Ioannis Bekiaris

PHP Generators: To Yield or Not to Yield?

When I first worked in a Scala project, I came across yield. According to the Scala’s official documentation, “ yield is part of “for comprehensions … Scala’s ‘for comprehension’ is nothing more than syntactic sugar for composition of multiple monadic operations”.

Only a few years ago I realised that yield existed in PHP as well. It was introduced back in 2012 in PHP 5.5. (RFC)

In PHP, any function containing yield is a generator function. A generator function looks just like a normal function, except that, instead of returning a value, a generator yields as many values as it needs to.

In PHP, a generator is nothing more than syntactic sugar for Iterator implementation.

So what is so special about generator functions?

Let’s try to figure this out by using a simple example:

We will create a generator function that returns a range of numbers, picking up 1 (one) as the default step.

<?php declare(strict_types=1);

function numbersRange(int $max) {
    for ($i = 0; $i < $max; $i++) {
        yield $i;
    }
}

foreach(numbersRange(10) as $number) {
    echo $number;
}

“We could do the same with a simple foreach”, someone could say; and they would be right.

<?php declare(strict_types=1);

function numbersRange(int $max) {
    $a = [];
    for ($i = 0; $i < $max; $i++) {
        $a[] = $i;
     }
    return $a;
}

But let’s start thinking more like engineers. What if the max number is extremely big? What if we pass, for example, PHP_INT_MAX as an argument in both functions?

The first one prints values without any problem. However the second will throw an error!
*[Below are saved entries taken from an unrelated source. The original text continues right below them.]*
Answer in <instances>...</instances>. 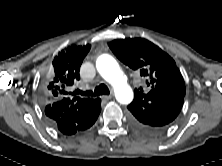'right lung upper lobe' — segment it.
<instances>
[{
  "label": "right lung upper lobe",
  "mask_w": 222,
  "mask_h": 166,
  "mask_svg": "<svg viewBox=\"0 0 222 166\" xmlns=\"http://www.w3.org/2000/svg\"><path fill=\"white\" fill-rule=\"evenodd\" d=\"M91 46L71 45L54 57L44 84V94L55 99L68 98L77 105L78 113L87 110L95 98L70 97L68 89L80 79L79 71L83 59Z\"/></svg>",
  "instance_id": "right-lung-upper-lobe-1"
}]
</instances>
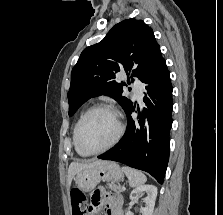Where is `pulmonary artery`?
<instances>
[{
	"label": "pulmonary artery",
	"mask_w": 223,
	"mask_h": 215,
	"mask_svg": "<svg viewBox=\"0 0 223 215\" xmlns=\"http://www.w3.org/2000/svg\"><path fill=\"white\" fill-rule=\"evenodd\" d=\"M134 89L131 90V93L133 94L134 98H143L144 94L142 93V90L145 89L146 83L145 82H138V77L132 78Z\"/></svg>",
	"instance_id": "pulmonary-artery-1"
}]
</instances>
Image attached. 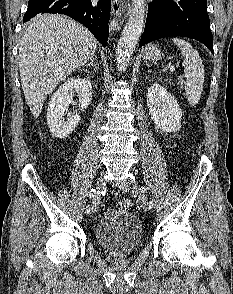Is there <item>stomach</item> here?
Here are the masks:
<instances>
[{"label": "stomach", "instance_id": "0dacf381", "mask_svg": "<svg viewBox=\"0 0 233 294\" xmlns=\"http://www.w3.org/2000/svg\"><path fill=\"white\" fill-rule=\"evenodd\" d=\"M162 57L161 50L156 45H148L143 50V59L146 62H155Z\"/></svg>", "mask_w": 233, "mask_h": 294}]
</instances>
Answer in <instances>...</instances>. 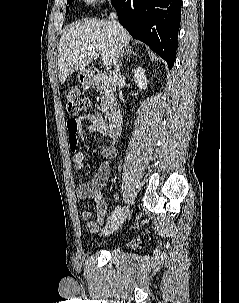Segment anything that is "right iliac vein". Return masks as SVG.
<instances>
[{
  "mask_svg": "<svg viewBox=\"0 0 239 303\" xmlns=\"http://www.w3.org/2000/svg\"><path fill=\"white\" fill-rule=\"evenodd\" d=\"M128 214L129 209L123 208L116 217L112 218V220L104 226V228L102 229V235L108 236L112 234L115 230H117L125 221Z\"/></svg>",
  "mask_w": 239,
  "mask_h": 303,
  "instance_id": "63e3f726",
  "label": "right iliac vein"
}]
</instances>
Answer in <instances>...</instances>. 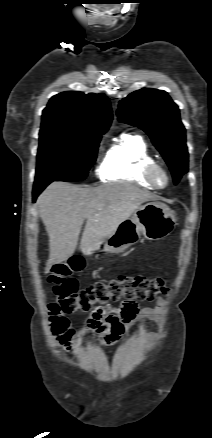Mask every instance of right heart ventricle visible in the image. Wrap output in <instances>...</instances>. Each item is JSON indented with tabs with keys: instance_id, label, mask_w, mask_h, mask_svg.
Returning <instances> with one entry per match:
<instances>
[{
	"instance_id": "e07e8e85",
	"label": "right heart ventricle",
	"mask_w": 212,
	"mask_h": 438,
	"mask_svg": "<svg viewBox=\"0 0 212 438\" xmlns=\"http://www.w3.org/2000/svg\"><path fill=\"white\" fill-rule=\"evenodd\" d=\"M155 161L144 138L125 134L108 149L103 161V176L108 181L131 182L146 189H154L142 175L144 167Z\"/></svg>"
}]
</instances>
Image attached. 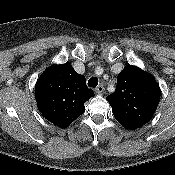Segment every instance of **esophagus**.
Segmentation results:
<instances>
[{
  "mask_svg": "<svg viewBox=\"0 0 175 175\" xmlns=\"http://www.w3.org/2000/svg\"><path fill=\"white\" fill-rule=\"evenodd\" d=\"M95 92L97 94H103L104 93V86L103 85H99L96 89H95Z\"/></svg>",
  "mask_w": 175,
  "mask_h": 175,
  "instance_id": "obj_1",
  "label": "esophagus"
}]
</instances>
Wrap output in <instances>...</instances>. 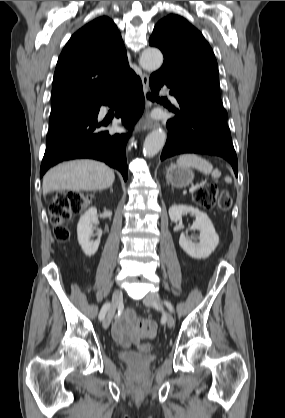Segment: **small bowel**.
Returning a JSON list of instances; mask_svg holds the SVG:
<instances>
[{
  "mask_svg": "<svg viewBox=\"0 0 285 418\" xmlns=\"http://www.w3.org/2000/svg\"><path fill=\"white\" fill-rule=\"evenodd\" d=\"M156 323L152 319H141L134 310L127 309L125 314L117 320L111 330L112 337L123 348L137 344L140 339L154 338Z\"/></svg>",
  "mask_w": 285,
  "mask_h": 418,
  "instance_id": "c3829d8e",
  "label": "small bowel"
}]
</instances>
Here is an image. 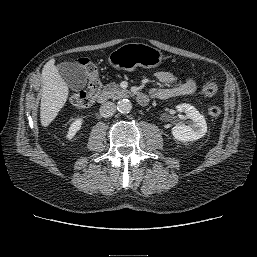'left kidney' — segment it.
<instances>
[{"label": "left kidney", "instance_id": "1", "mask_svg": "<svg viewBox=\"0 0 257 257\" xmlns=\"http://www.w3.org/2000/svg\"><path fill=\"white\" fill-rule=\"evenodd\" d=\"M177 111L184 112L192 122L188 125L178 124L172 128L175 139L181 142L195 141L202 138L207 132V123L202 114L190 104H179Z\"/></svg>", "mask_w": 257, "mask_h": 257}]
</instances>
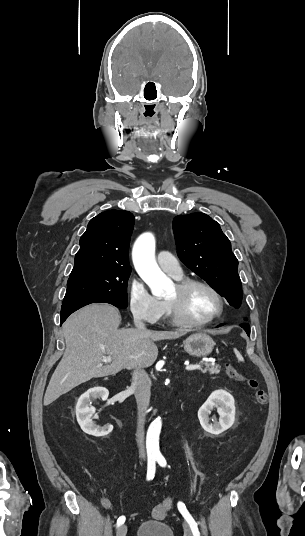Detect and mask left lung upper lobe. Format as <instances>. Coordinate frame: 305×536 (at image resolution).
Segmentation results:
<instances>
[{
    "label": "left lung upper lobe",
    "instance_id": "left-lung-upper-lobe-1",
    "mask_svg": "<svg viewBox=\"0 0 305 536\" xmlns=\"http://www.w3.org/2000/svg\"><path fill=\"white\" fill-rule=\"evenodd\" d=\"M173 230L180 260L238 308L242 300L238 260L220 225L204 213H192L176 216Z\"/></svg>",
    "mask_w": 305,
    "mask_h": 536
}]
</instances>
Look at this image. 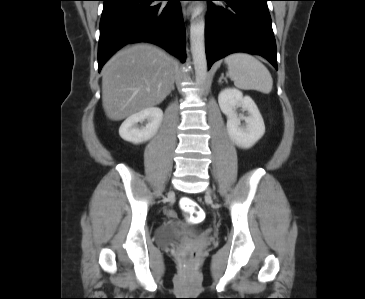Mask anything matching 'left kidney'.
<instances>
[{"label":"left kidney","instance_id":"5707ae66","mask_svg":"<svg viewBox=\"0 0 365 299\" xmlns=\"http://www.w3.org/2000/svg\"><path fill=\"white\" fill-rule=\"evenodd\" d=\"M221 111L227 116V131L235 144L242 148L252 147L265 133L263 118L249 96L236 89H224L218 96ZM242 108L248 116H238L236 110ZM241 120L245 121L241 125Z\"/></svg>","mask_w":365,"mask_h":299}]
</instances>
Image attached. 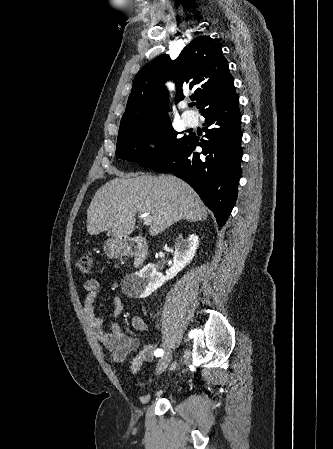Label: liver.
I'll return each mask as SVG.
<instances>
[{
	"instance_id": "6515ba94",
	"label": "liver",
	"mask_w": 333,
	"mask_h": 449,
	"mask_svg": "<svg viewBox=\"0 0 333 449\" xmlns=\"http://www.w3.org/2000/svg\"><path fill=\"white\" fill-rule=\"evenodd\" d=\"M115 178L94 195L87 210V232L122 239L135 228L137 213L151 214L149 234L156 236L179 220L204 221L208 214L197 193L172 176L133 173Z\"/></svg>"
}]
</instances>
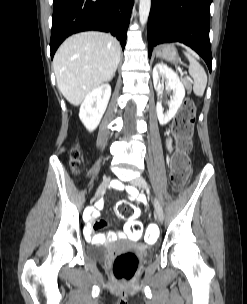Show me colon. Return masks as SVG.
I'll list each match as a JSON object with an SVG mask.
<instances>
[{"label": "colon", "instance_id": "colon-1", "mask_svg": "<svg viewBox=\"0 0 247 304\" xmlns=\"http://www.w3.org/2000/svg\"><path fill=\"white\" fill-rule=\"evenodd\" d=\"M196 106L191 99L183 102L180 110L172 122V134L176 140V151L171 157L169 171L170 180L175 188L185 185L191 170V162L188 153L191 149V138L195 120ZM79 152L73 148L70 152L73 172L78 171ZM117 213L120 217L129 220L126 233L130 235V241H142L143 226L136 220L137 208L129 202L122 201L117 205ZM149 238H160L158 224H147ZM144 246H153V239H144ZM138 257L134 252H124L116 256L112 265L113 275L118 281L127 282L133 278L138 267Z\"/></svg>", "mask_w": 247, "mask_h": 304}]
</instances>
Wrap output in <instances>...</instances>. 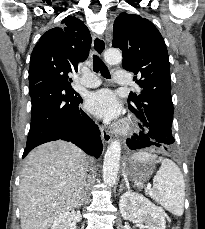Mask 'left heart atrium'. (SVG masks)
<instances>
[{
  "instance_id": "1",
  "label": "left heart atrium",
  "mask_w": 205,
  "mask_h": 229,
  "mask_svg": "<svg viewBox=\"0 0 205 229\" xmlns=\"http://www.w3.org/2000/svg\"><path fill=\"white\" fill-rule=\"evenodd\" d=\"M85 106L90 113L107 120L116 119L121 111L116 95L108 89L90 93Z\"/></svg>"
}]
</instances>
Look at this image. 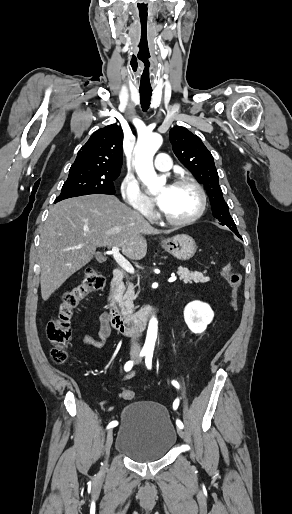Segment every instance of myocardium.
Segmentation results:
<instances>
[{
  "label": "myocardium",
  "mask_w": 292,
  "mask_h": 514,
  "mask_svg": "<svg viewBox=\"0 0 292 514\" xmlns=\"http://www.w3.org/2000/svg\"><path fill=\"white\" fill-rule=\"evenodd\" d=\"M177 186H189L192 189H194V191L196 192V194L198 196V205H197L196 210L193 212V214H191L190 216L183 218V219H174V218L168 216L162 209H160V213H161V217L163 218V220L166 221L167 223H169L171 225L182 226V225H187V224L194 222L202 215V213L204 212V209H205L206 197H205L203 188L200 186V184L197 181H195L192 178H188V177L178 178L177 180H175L173 182L171 187H177Z\"/></svg>",
  "instance_id": "obj_1"
}]
</instances>
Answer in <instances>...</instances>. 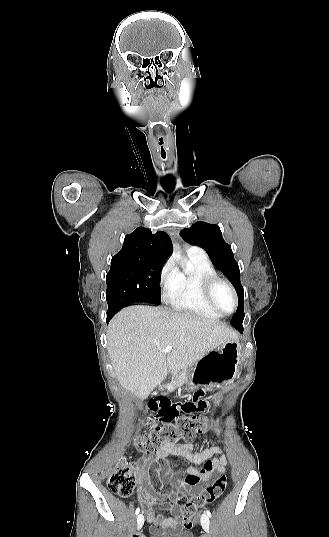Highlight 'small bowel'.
Segmentation results:
<instances>
[{
    "instance_id": "obj_1",
    "label": "small bowel",
    "mask_w": 329,
    "mask_h": 537,
    "mask_svg": "<svg viewBox=\"0 0 329 537\" xmlns=\"http://www.w3.org/2000/svg\"><path fill=\"white\" fill-rule=\"evenodd\" d=\"M200 388H203V385H200ZM204 398L206 390L196 389L195 395L185 398L182 403H165L157 409L156 421L170 424L176 421L179 412L195 414L198 410L204 411L208 404ZM217 454L221 455L216 457ZM172 458H183L195 465L203 463V467L197 469L194 466H182L179 462L172 461ZM153 463L157 464L155 473L161 474L158 488L154 487L148 474V467ZM132 466L140 483L138 502L151 524V532L178 531L183 528V521L180 519L181 507L188 501L189 496L227 471V457L219 446L195 450L189 443H164L155 457L145 456L139 464ZM166 484L173 490H166ZM156 506L168 511L170 515L152 512Z\"/></svg>"
}]
</instances>
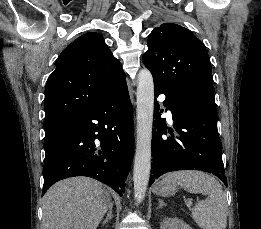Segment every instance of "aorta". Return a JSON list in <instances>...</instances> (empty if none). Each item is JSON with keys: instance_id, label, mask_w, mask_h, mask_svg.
Returning a JSON list of instances; mask_svg holds the SVG:
<instances>
[{"instance_id": "obj_1", "label": "aorta", "mask_w": 261, "mask_h": 229, "mask_svg": "<svg viewBox=\"0 0 261 229\" xmlns=\"http://www.w3.org/2000/svg\"><path fill=\"white\" fill-rule=\"evenodd\" d=\"M137 80V139L133 185L135 199L137 203H142L145 199L151 169L154 82L148 68L139 70Z\"/></svg>"}]
</instances>
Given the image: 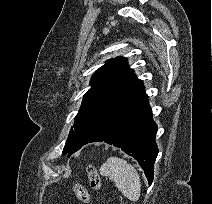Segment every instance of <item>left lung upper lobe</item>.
Returning a JSON list of instances; mask_svg holds the SVG:
<instances>
[{
  "label": "left lung upper lobe",
  "instance_id": "left-lung-upper-lobe-1",
  "mask_svg": "<svg viewBox=\"0 0 212 204\" xmlns=\"http://www.w3.org/2000/svg\"><path fill=\"white\" fill-rule=\"evenodd\" d=\"M91 88L85 94L81 108L75 117L63 154L72 148L78 135L100 120L119 103L132 95L141 86L125 58L108 60L91 79Z\"/></svg>",
  "mask_w": 212,
  "mask_h": 204
}]
</instances>
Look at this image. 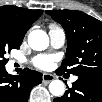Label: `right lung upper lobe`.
<instances>
[{"instance_id": "cb5924a9", "label": "right lung upper lobe", "mask_w": 102, "mask_h": 102, "mask_svg": "<svg viewBox=\"0 0 102 102\" xmlns=\"http://www.w3.org/2000/svg\"><path fill=\"white\" fill-rule=\"evenodd\" d=\"M43 13L16 6L0 7V34L22 41L25 33Z\"/></svg>"}]
</instances>
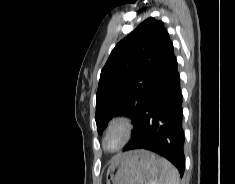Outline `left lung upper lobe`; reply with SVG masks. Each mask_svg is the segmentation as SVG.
<instances>
[{
  "label": "left lung upper lobe",
  "mask_w": 235,
  "mask_h": 184,
  "mask_svg": "<svg viewBox=\"0 0 235 184\" xmlns=\"http://www.w3.org/2000/svg\"><path fill=\"white\" fill-rule=\"evenodd\" d=\"M168 37L164 23L150 17L112 50L96 93L98 133L119 115L132 118L136 126Z\"/></svg>",
  "instance_id": "obj_1"
}]
</instances>
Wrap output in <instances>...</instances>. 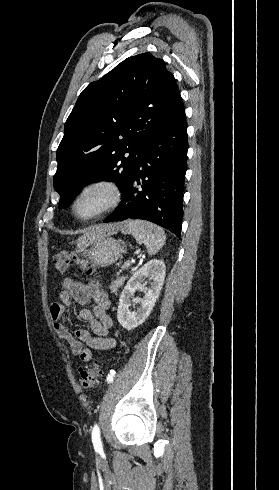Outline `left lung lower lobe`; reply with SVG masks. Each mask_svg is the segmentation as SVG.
Segmentation results:
<instances>
[{"instance_id": "obj_1", "label": "left lung lower lobe", "mask_w": 279, "mask_h": 490, "mask_svg": "<svg viewBox=\"0 0 279 490\" xmlns=\"http://www.w3.org/2000/svg\"><path fill=\"white\" fill-rule=\"evenodd\" d=\"M187 150V125L181 101L147 138L128 177L120 206L104 222L148 220L180 238Z\"/></svg>"}]
</instances>
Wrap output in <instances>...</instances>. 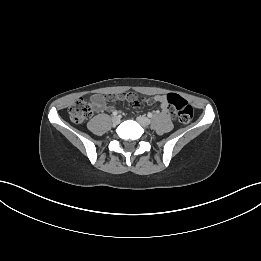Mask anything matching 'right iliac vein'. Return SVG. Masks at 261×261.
<instances>
[{
	"mask_svg": "<svg viewBox=\"0 0 261 261\" xmlns=\"http://www.w3.org/2000/svg\"><path fill=\"white\" fill-rule=\"evenodd\" d=\"M112 122H113V124L118 125L120 123V117L119 116H113Z\"/></svg>",
	"mask_w": 261,
	"mask_h": 261,
	"instance_id": "1",
	"label": "right iliac vein"
}]
</instances>
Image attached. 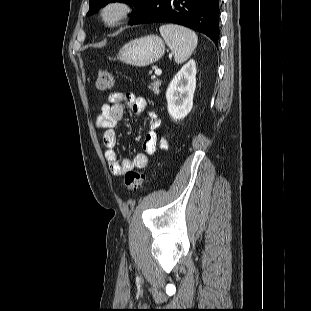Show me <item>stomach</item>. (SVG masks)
I'll use <instances>...</instances> for the list:
<instances>
[{"mask_svg": "<svg viewBox=\"0 0 311 311\" xmlns=\"http://www.w3.org/2000/svg\"><path fill=\"white\" fill-rule=\"evenodd\" d=\"M164 52L163 40L157 35H148L126 43L117 58L127 65L145 67L158 61Z\"/></svg>", "mask_w": 311, "mask_h": 311, "instance_id": "obj_1", "label": "stomach"}]
</instances>
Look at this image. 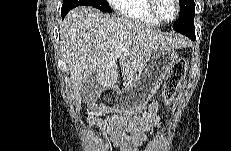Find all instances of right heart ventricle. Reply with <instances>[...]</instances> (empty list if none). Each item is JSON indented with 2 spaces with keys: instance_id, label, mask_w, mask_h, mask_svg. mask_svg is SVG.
I'll return each mask as SVG.
<instances>
[{
  "instance_id": "right-heart-ventricle-1",
  "label": "right heart ventricle",
  "mask_w": 231,
  "mask_h": 151,
  "mask_svg": "<svg viewBox=\"0 0 231 151\" xmlns=\"http://www.w3.org/2000/svg\"><path fill=\"white\" fill-rule=\"evenodd\" d=\"M149 0H120L115 7L126 21L157 26L160 24L150 13Z\"/></svg>"
}]
</instances>
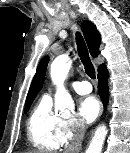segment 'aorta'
<instances>
[{
  "instance_id": "aorta-1",
  "label": "aorta",
  "mask_w": 130,
  "mask_h": 153,
  "mask_svg": "<svg viewBox=\"0 0 130 153\" xmlns=\"http://www.w3.org/2000/svg\"><path fill=\"white\" fill-rule=\"evenodd\" d=\"M71 64L72 62L68 56L60 55L54 59L50 67L51 79L56 85L55 111L67 116L74 110V101L64 87V81L67 78ZM106 135L107 127L104 124L99 125L95 130L86 153H101Z\"/></svg>"
}]
</instances>
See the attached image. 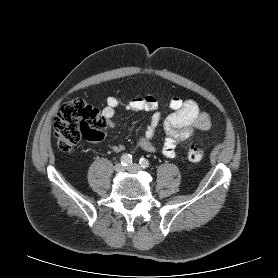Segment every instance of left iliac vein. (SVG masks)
<instances>
[{"mask_svg": "<svg viewBox=\"0 0 278 278\" xmlns=\"http://www.w3.org/2000/svg\"><path fill=\"white\" fill-rule=\"evenodd\" d=\"M127 170L131 173H138L141 167L138 164H131L127 167Z\"/></svg>", "mask_w": 278, "mask_h": 278, "instance_id": "left-iliac-vein-1", "label": "left iliac vein"}]
</instances>
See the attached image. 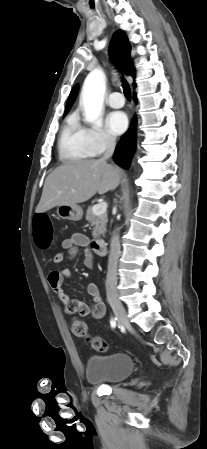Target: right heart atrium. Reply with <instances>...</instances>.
Returning a JSON list of instances; mask_svg holds the SVG:
<instances>
[{
  "mask_svg": "<svg viewBox=\"0 0 207 449\" xmlns=\"http://www.w3.org/2000/svg\"><path fill=\"white\" fill-rule=\"evenodd\" d=\"M84 132L93 155H100L116 144L115 137L101 127H86Z\"/></svg>",
  "mask_w": 207,
  "mask_h": 449,
  "instance_id": "d8ad5b80",
  "label": "right heart atrium"
}]
</instances>
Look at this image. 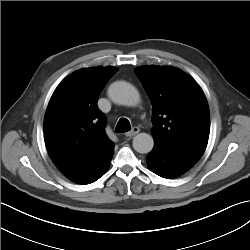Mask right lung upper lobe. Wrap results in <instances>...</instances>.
<instances>
[{
    "label": "right lung upper lobe",
    "instance_id": "right-lung-upper-lobe-1",
    "mask_svg": "<svg viewBox=\"0 0 250 250\" xmlns=\"http://www.w3.org/2000/svg\"><path fill=\"white\" fill-rule=\"evenodd\" d=\"M118 71L113 66L80 69L55 89L44 119L47 150L67 177L103 156L114 144L105 133L97 99Z\"/></svg>",
    "mask_w": 250,
    "mask_h": 250
}]
</instances>
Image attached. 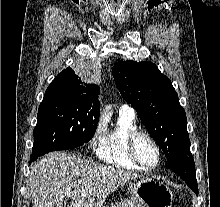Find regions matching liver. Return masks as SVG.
Here are the masks:
<instances>
[{"label": "liver", "instance_id": "obj_1", "mask_svg": "<svg viewBox=\"0 0 220 207\" xmlns=\"http://www.w3.org/2000/svg\"><path fill=\"white\" fill-rule=\"evenodd\" d=\"M138 178V174L74 154L49 153L31 168L32 207H63L69 197L67 207H100L111 193Z\"/></svg>", "mask_w": 220, "mask_h": 207}]
</instances>
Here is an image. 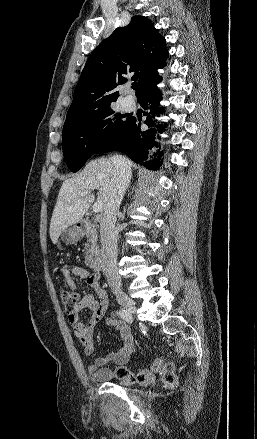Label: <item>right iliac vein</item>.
Here are the masks:
<instances>
[{
	"label": "right iliac vein",
	"mask_w": 257,
	"mask_h": 439,
	"mask_svg": "<svg viewBox=\"0 0 257 439\" xmlns=\"http://www.w3.org/2000/svg\"><path fill=\"white\" fill-rule=\"evenodd\" d=\"M116 299L118 303L128 312H135V302L126 293L120 291L116 292Z\"/></svg>",
	"instance_id": "obj_1"
}]
</instances>
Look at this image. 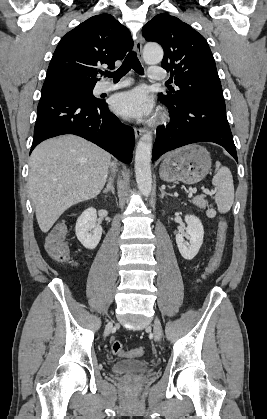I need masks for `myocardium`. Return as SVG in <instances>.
Here are the masks:
<instances>
[{"label": "myocardium", "mask_w": 267, "mask_h": 419, "mask_svg": "<svg viewBox=\"0 0 267 419\" xmlns=\"http://www.w3.org/2000/svg\"><path fill=\"white\" fill-rule=\"evenodd\" d=\"M160 119H161V120L165 119V114H161V115H160Z\"/></svg>", "instance_id": "1"}]
</instances>
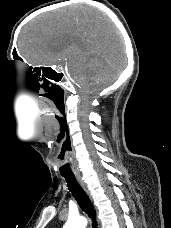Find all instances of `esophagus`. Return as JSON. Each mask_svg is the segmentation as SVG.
Instances as JSON below:
<instances>
[{
    "instance_id": "1",
    "label": "esophagus",
    "mask_w": 171,
    "mask_h": 228,
    "mask_svg": "<svg viewBox=\"0 0 171 228\" xmlns=\"http://www.w3.org/2000/svg\"><path fill=\"white\" fill-rule=\"evenodd\" d=\"M77 180L80 184V186L83 188V190L86 192V194L89 196V198L92 200V196L90 194V191L88 189L87 184L83 181V179L80 176H77Z\"/></svg>"
}]
</instances>
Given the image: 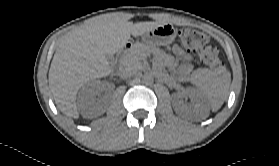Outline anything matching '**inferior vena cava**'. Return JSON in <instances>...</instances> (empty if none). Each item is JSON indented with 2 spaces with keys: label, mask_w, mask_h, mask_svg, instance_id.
Masks as SVG:
<instances>
[{
  "label": "inferior vena cava",
  "mask_w": 279,
  "mask_h": 166,
  "mask_svg": "<svg viewBox=\"0 0 279 166\" xmlns=\"http://www.w3.org/2000/svg\"><path fill=\"white\" fill-rule=\"evenodd\" d=\"M135 74H136V70L133 68H125L120 72V76L123 79L133 77Z\"/></svg>",
  "instance_id": "obj_1"
}]
</instances>
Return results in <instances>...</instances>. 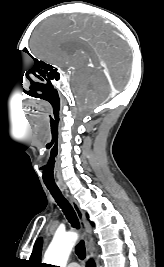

Fatal error: Allowed memory size of n bytes exhausted

The heart of a generator function is the yield keyword. In its simplest form, a yield statement looks much like a return statement, except that, instead of stopping execution of the function and returning, yield provides a value to the code looping over the generator and pauses execution of the generator function.

This is the reason why in the first example we do not run out of memory.

So far so good. What about processing time?

Some people are raising concerns regarding processing time while using generators.

According to the official PHP documentation:

A generator allows you to write code that uses foreach to iterate over a set of data without needing to build an array in memory, which may cause you to exceed a memory limit, or require a considerable amount of processing time to generate.

If you do care about the iteration only, then obviously iteration over a generator takes more time than iteration over an array, since generator must always generate values whenever you call it.

However, when trying to do benchmarking (comparing processing time), bear in mind that you will need some time NOT only to traverse the array but also to create it!

Bear also in mind that generator function is not intended to replace usage of arrays. Generators provide an easy, boilerplate-free way of implementing iterators.

Conclusion

In short, feel free to use generators wherever you have to traverse large amounts of data that will cause an application crash. Big files or tables in DBs can all be easily handled via the usage of a generator function!